I have a query that needs to get the first and second highest sku in each members wishlist. The below query works, but it takes way too long because there’s about 9 million users and each user has about 10 wishlist items, so you can see that the query below will never finish.

SELECT MAX(CASE WHEN wl.rank = 1 THEN wl.SKU ELSE NULL END) AS [highestSku],
       MAX(CASE WHEN wl.rank = 2 THEN wl.SKU ELSE NULL END) AS [secondHighestSku],
FROM Member m
     LEFT JOIN (SELECT *
                 FROM (SELECT DENSE_RANK() OVER (PARTITION BY wl.MemberID ORDER BY wli.Price DESC) AS rank, wl.MemberID, wli.SKU
                       FROM WishListItem wli
                            INNER JOIN WishList wl ON wli.WishListID = wl.ID) T1) w ON w.MemberID = m.ID

My question is, is there a better way to get the top first and second records for each user? If not, is there a way I can optimize this query? Ideally, if I can restirct the number of tiems pulled back from the ranking query (the one with the DENSE_RANK()) that will help me out. I wanted to do something like WHERE DENDS_RANK() <= 2, but that’s not possible, and doing it outside of the brackets defeats the purpose of the soultion.

Also, this is just part of the query.

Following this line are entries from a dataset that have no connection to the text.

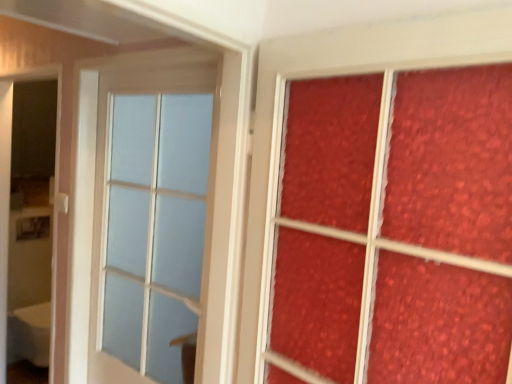 Question: In terms of height, does white glossy screen door at left look taller or shorter compared to matte textured glass at right?

Choices:
 (A) tall
 (B) short

Answer: (A)

Question: Is white glossy screen door at left in front of or behind matte textured glass at right in the image?

Choices:
 (A) behind
 (B) front

Answer: (A)

Question: Estimate the real-world distances between objects in this image. Which object is farther from the matte textured glass at right?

I actually have even more left joins across more tables that have just as many items, and I need to get the top 1 and 2 records for each user.

And this needs to be done in one query, or as much as possible in one because I’m throwing it in a data table. I can also reduce the number of records, ie. TOP 1000, and break up the query, but I will need to be able to continue from where I left off… also, I did try TOP 1000, and after 10 minutes, I cancelled the query because I need to get all 9 million records out.